**Directions**
An exact copy is needed of the lines in the entries below from the line with "ко мне на тренинг" up to and including the line with "Gedanken zu sammeln. Palo Santo", and of nothing else. Leave the pictures out.

Page-level text extractions
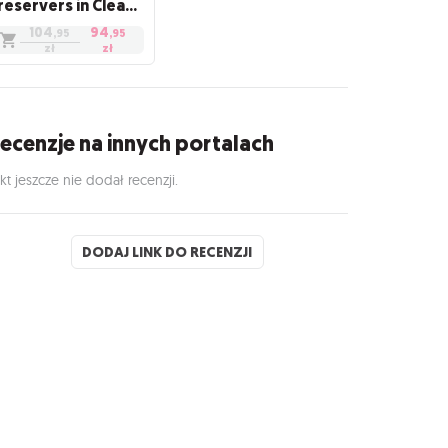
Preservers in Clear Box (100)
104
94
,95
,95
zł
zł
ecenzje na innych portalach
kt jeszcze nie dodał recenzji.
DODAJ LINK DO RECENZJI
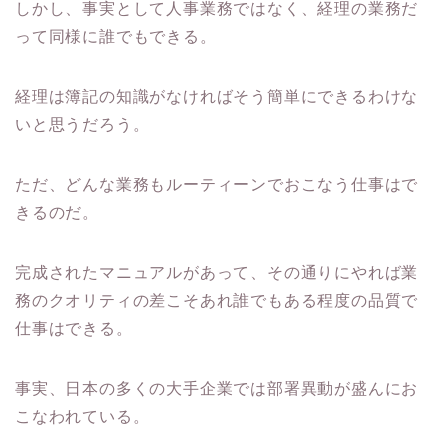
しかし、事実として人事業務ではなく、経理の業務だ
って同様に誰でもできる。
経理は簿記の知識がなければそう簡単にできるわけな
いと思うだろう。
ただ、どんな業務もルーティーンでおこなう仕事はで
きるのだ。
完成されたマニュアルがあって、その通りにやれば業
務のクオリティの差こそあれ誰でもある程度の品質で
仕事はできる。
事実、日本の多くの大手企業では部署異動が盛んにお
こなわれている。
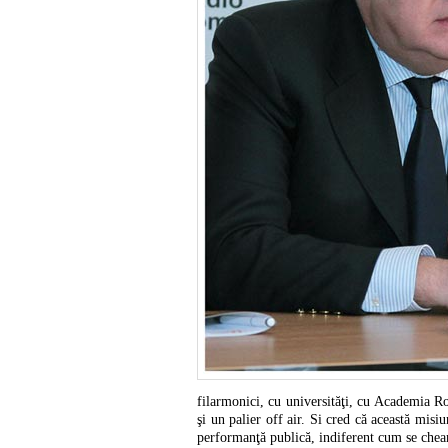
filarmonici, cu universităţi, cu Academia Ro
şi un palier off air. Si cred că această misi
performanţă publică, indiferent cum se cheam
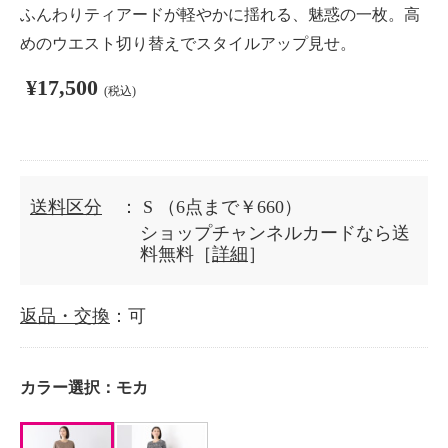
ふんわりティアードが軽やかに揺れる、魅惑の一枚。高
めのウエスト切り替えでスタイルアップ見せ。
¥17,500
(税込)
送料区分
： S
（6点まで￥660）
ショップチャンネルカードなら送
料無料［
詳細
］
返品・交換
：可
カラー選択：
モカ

* * *

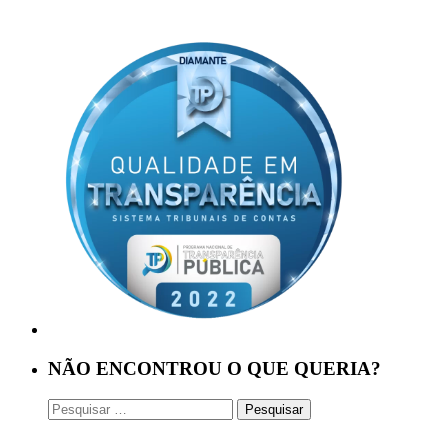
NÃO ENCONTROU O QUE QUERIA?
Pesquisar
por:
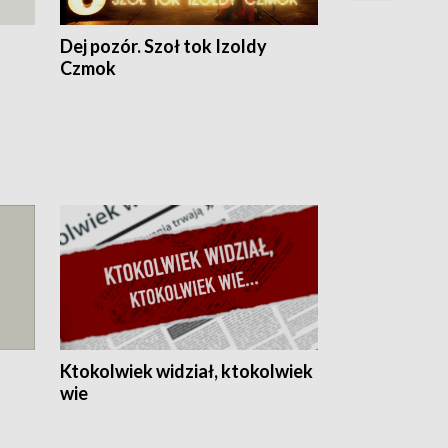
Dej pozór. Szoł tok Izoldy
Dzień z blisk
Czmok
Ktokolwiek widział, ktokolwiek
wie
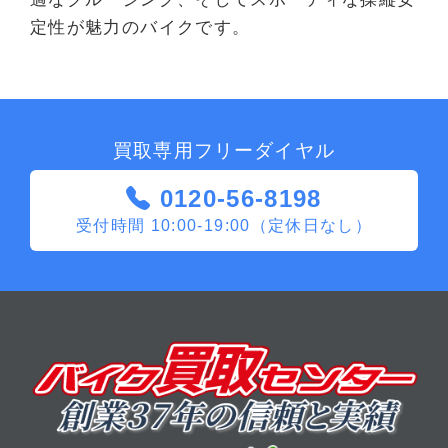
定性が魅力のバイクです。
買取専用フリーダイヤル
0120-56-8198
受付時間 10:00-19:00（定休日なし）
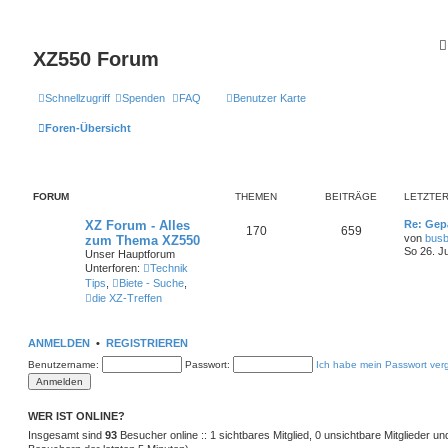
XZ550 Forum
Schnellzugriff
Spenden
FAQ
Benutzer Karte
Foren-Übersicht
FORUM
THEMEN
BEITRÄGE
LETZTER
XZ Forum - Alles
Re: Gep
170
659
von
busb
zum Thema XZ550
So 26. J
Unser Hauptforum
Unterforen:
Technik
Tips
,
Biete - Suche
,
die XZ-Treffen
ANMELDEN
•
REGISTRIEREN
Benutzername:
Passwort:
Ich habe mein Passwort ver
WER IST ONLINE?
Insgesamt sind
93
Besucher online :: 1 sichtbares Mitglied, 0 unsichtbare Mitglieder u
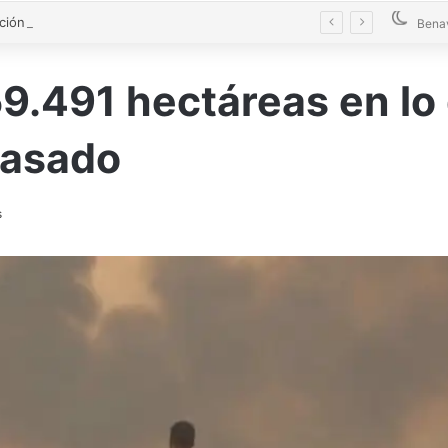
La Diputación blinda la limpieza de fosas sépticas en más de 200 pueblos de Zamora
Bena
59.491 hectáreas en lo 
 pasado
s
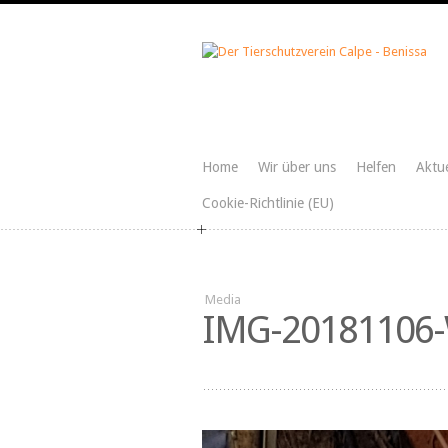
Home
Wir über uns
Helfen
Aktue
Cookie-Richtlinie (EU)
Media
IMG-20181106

---

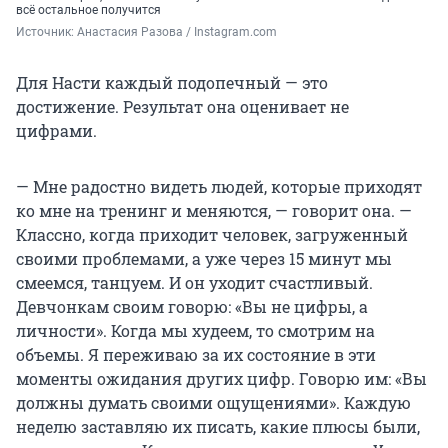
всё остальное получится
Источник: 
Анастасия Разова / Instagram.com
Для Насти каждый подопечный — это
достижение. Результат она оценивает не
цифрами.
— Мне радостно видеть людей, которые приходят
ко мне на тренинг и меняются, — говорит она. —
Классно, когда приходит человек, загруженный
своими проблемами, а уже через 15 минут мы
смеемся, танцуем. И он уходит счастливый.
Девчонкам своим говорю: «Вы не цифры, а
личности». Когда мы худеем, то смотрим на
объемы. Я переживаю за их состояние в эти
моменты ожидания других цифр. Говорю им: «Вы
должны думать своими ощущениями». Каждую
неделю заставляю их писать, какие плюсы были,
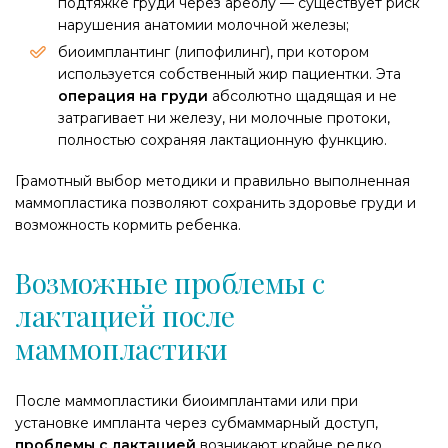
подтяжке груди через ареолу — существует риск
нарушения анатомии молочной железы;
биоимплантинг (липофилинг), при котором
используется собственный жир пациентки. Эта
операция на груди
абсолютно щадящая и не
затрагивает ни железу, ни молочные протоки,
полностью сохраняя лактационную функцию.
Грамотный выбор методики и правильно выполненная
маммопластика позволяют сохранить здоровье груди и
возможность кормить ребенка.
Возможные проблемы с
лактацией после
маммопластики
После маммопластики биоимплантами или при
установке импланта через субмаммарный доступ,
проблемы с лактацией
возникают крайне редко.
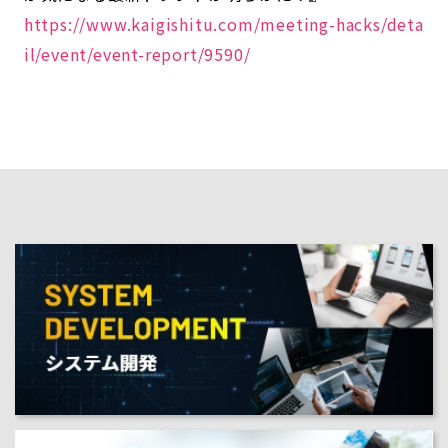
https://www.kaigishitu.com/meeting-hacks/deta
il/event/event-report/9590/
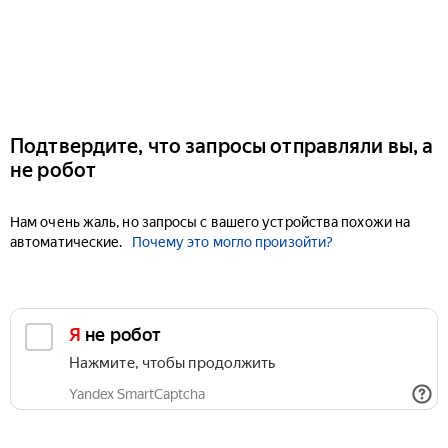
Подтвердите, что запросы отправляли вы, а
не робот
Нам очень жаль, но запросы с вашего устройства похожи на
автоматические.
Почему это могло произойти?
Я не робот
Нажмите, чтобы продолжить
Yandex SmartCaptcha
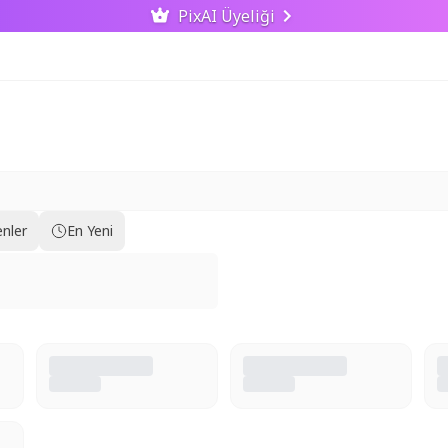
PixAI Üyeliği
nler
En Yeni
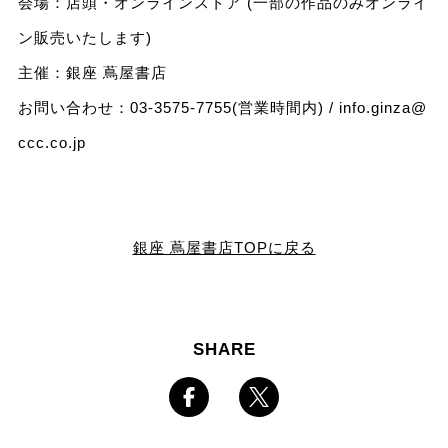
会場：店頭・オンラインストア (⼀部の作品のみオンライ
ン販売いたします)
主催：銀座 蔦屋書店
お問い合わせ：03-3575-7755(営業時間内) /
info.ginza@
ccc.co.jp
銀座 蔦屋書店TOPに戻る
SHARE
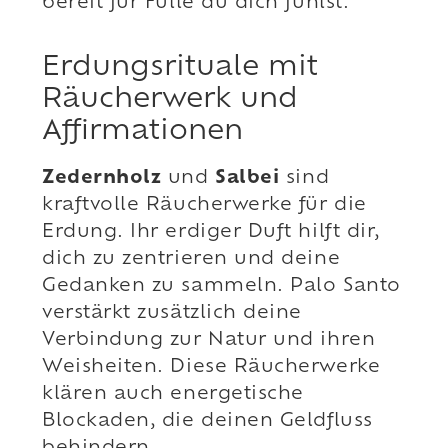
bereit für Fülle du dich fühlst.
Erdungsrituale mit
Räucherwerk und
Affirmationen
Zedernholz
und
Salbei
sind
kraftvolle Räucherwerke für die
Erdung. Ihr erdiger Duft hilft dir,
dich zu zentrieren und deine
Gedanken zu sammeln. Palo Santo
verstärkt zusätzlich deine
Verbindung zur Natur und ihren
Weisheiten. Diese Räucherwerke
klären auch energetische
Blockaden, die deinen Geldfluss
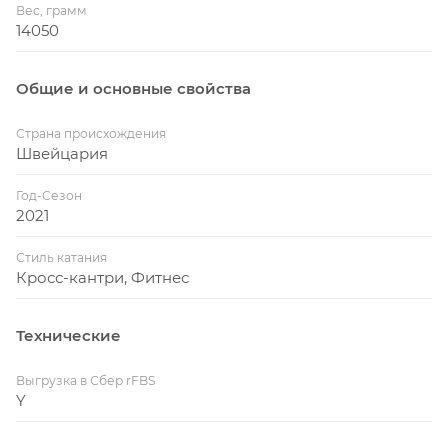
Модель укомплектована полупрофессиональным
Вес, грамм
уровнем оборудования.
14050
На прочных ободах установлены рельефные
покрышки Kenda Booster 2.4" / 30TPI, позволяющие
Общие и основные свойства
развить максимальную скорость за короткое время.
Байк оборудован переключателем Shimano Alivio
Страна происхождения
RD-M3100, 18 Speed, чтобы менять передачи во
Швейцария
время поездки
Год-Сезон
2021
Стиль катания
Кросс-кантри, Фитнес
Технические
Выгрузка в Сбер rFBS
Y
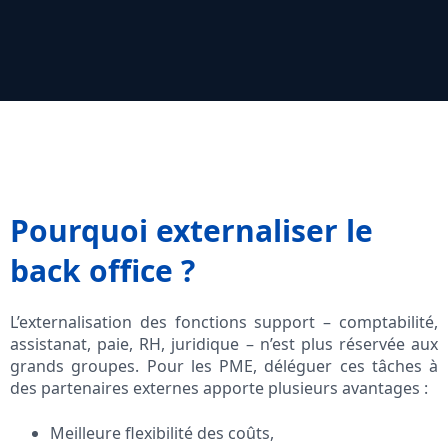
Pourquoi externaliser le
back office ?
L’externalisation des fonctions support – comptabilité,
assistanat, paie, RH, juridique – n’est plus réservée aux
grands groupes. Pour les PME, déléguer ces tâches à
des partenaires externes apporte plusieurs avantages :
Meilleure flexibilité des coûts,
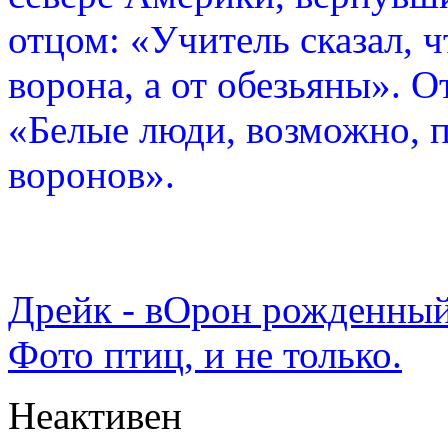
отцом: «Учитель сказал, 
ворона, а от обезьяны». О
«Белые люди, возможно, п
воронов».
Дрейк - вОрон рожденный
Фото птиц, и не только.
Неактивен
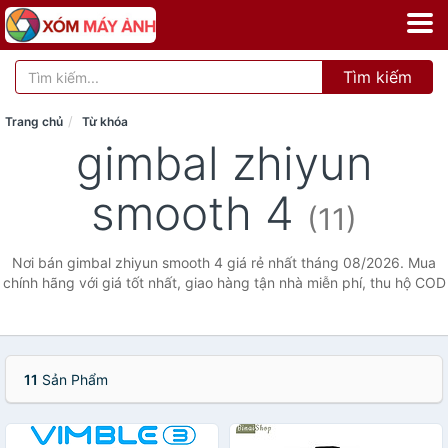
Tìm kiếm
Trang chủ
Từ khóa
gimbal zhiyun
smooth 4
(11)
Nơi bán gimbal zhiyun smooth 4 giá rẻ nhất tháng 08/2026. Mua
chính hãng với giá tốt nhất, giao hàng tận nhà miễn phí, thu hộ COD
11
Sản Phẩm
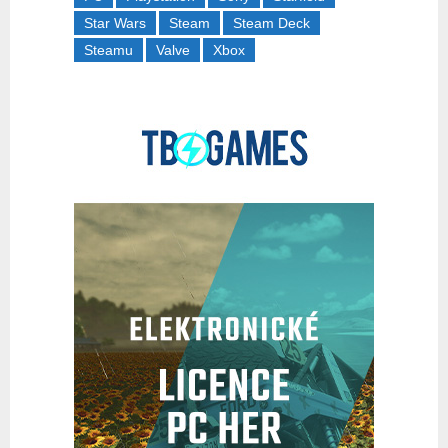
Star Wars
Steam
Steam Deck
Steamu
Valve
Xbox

**Solved exercise**
ко мне на тренинг и меняются, — говорит она. —
Классно, когда приходит человек, загруженный
своими проблемами, а уже через 15 минут мы
смеемся, танцуем. И он уходит счастливый.
Девчонкам своим говорю: «Вы не цифры, а
личности». Когда мы худеем, то смотрим на
объемы. Я переживаю за их состояние в эти
моменты ожидания других цифр. Говорю им: «Вы
должны думать своими ощущениями». Каждую
неделю заставляю их писать, какие плюсы были,
подтяжке груди через ареолу — существует риск
нарушения анатомии молочной железы;
биоимплантинг (липофилинг), при котором
используется собственный жир пациентки. Эта
операция на груди
абсолютно щадящая и не
затрагивает ни железу, ни молочные протоки,
полностью сохраняя лактационную функцию.
Грамотный выбор методики и правильно выполненная
маммопластика позволяют сохранить здоровье груди и
возможность кормить ребенка.
Возможные проблемы с
лактацией после
маммопластики
После маммопластики биоимплантами или при
установке импланта через субмаммарный доступ,
проблемы с лактацией
возникают крайне редко.
https://www.kaigishitu.com/meeting-hacks/deta
il/event/event-report/9590/
Подтвердите, что запросы отправляли вы, а
не робот
Нам очень жаль, но запросы с вашего устройства похожи на
автоматические.
Почему это могло произойти?
Я не робот
Нажмите, чтобы продолжить
Yandex SmartCaptcha
PixAI Üyeliği
nler
En Yeni
会場：店頭・オンラインストア (⼀部の作品のみオンライ
ン販売いたします)
主催：銀座 蔦屋書店
お問い合わせ：03-3575-7755(営業時間内) /
info.ginza@
ccc.co.jp
銀座 蔦屋書店TOPに戻る
SHARE
bereit für Fülle du dich fühlst.
Erdungsrituale mit
Räucherwerk und
Affirmationen
Zedernholz
und
Salbei
sind
kraftvolle Räucherwerke für die
Erdung. Ihr erdiger Duft hilft dir,
dich zu zentrieren und deine
Gedanken zu sammeln. Palo Santo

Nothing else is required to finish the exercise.